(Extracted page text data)
-*-

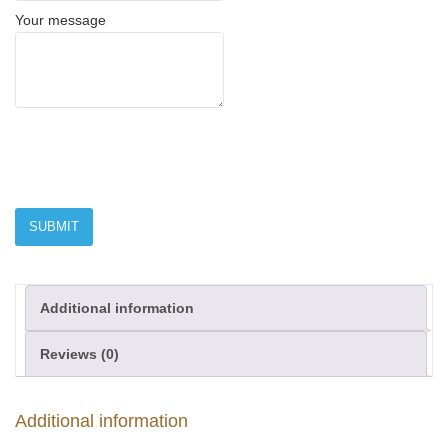
Your message
Additional information
Reviews (0)
Additional information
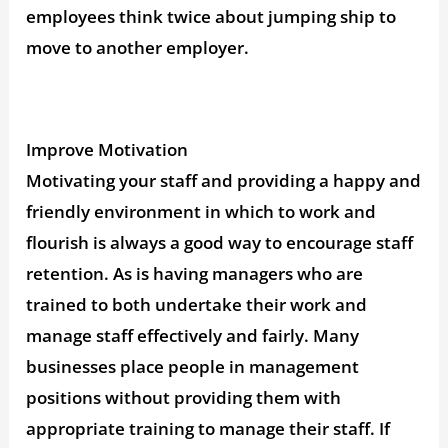
employees think twice about jumping ship to
move to another employer.
Improve Motivation
Motivating your staff and providing a happy and
friendly environment in which to work and
flourish is always a good way to encourage staff
retention. As is having managers who are
trained to both undertake their work and
manage staff effectively and fairly. Many
businesses place people in management
positions without providing them with
appropriate training to manage their staff. If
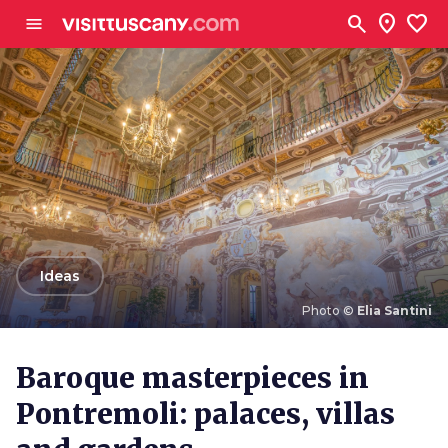
Go to main content
search
location_on
favorite
menu
arrow_back
Ideas
Photo ©
Elia Santini
Photo ©
Elia Santini
Baroque masterpieces in
Pontremoli: palaces, villas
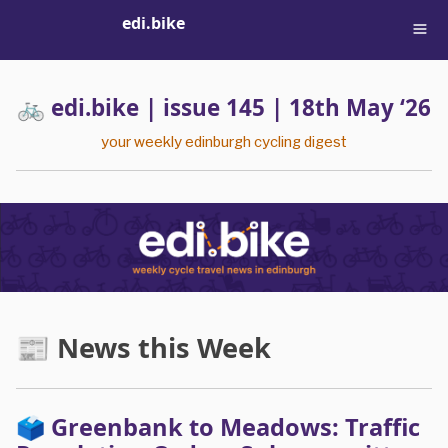
edi.bike
🚲 edi.bike | issue 145 | 18th May ‘26
your weekly edinburgh cycling digest
📰 News this Week
🗳️ Greenbank to Meadows: Traffic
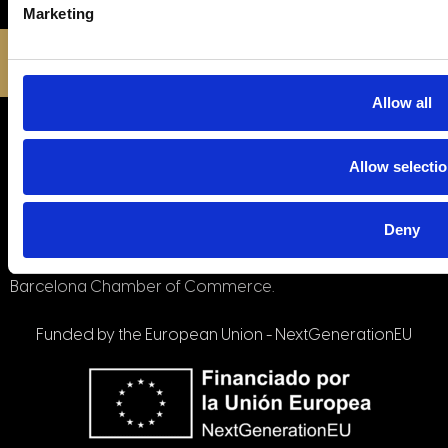
Marketing
© All rights reserved © All rights reserved
Privacy Policy
|
Terms and Conditions
Allow all
Company has been a beneficiary of the European
Regional Development Fund whose objective is to
improve the competitiveness of SMEs and thanks to which
Allow selecti
it has launched an International Digital Marketing Plan with
the aim of improving its online positioning in foreign
Deny
markets during the year 2021. To this end, it has been
supported by the XPANDE DIGITAL Program of the
Barcelona Chamber of Commerce.
Funded by the European Union - NextGenerationEU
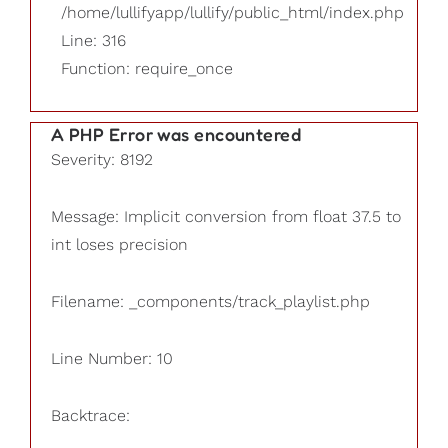
/home/lullifyapp/lullify/public_html/index.php
Line: 316
Function: require_once
A PHP Error was encountered
Severity: 8192
Message: Implicit conversion from float 37.5 to
int loses precision
Filename: _components/track_playlist.php
Line Number: 10
Backtrace:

-*-

Leaving the images out, print the records above exactly.

Your message
Additional information
Reviews (0)
Additional information
employees think twice about jumping ship to
move to another employer.
Improve Motivation
Motivating your staff and providing a happy and
friendly environment in which to work and
flourish is always a good way to encourage staff
retention. As is having managers who are
trained to both undertake their work and
manage staff effectively and fairly. Many
businesses place people in management
positions without providing them with
appropriate training to manage their staff. If
Go to main content
search
location_on
favorite
menu
arrow_back
Ideas
Photo ©
Elia Santini
Photo ©
Elia Santini
Baroque masterpieces in
Pontremoli: palaces, villas
edi.bike
🚲 edi.bike | issue 145 | 18th May ‘26
your weekly edinburgh cycling digest
📰 News this Week
🗳️ Greenbank to Meadows: Traffic
Marketing
© All rights reserved © All rights reserved
Privacy Policy
|
Terms and Conditions
Allow all
Company has been a beneficiary of the European
Regional Development Fund whose objective is to
improve the competitiveness of SMEs and thanks to which
Allow selecti
it has launched an International Digital Marketing Plan with
the aim of improving its online positioning in foreign
Deny
markets during the year 2021. To this end, it has been
supported by the XPANDE DIGITAL Program of the
Barcelona Chamber of Commerce.
Funded by the European Union - NextGenerationEU
/home/lullifyapp/lullify/public_html/index.php
Line: 316
Function: require_once
A PHP Error was encountered
Severity: 8192
Message: Implicit conversion from float 37.5 to
int loses precision
Filename: _components/track_playlist.php
Line Number: 10
Backtrace:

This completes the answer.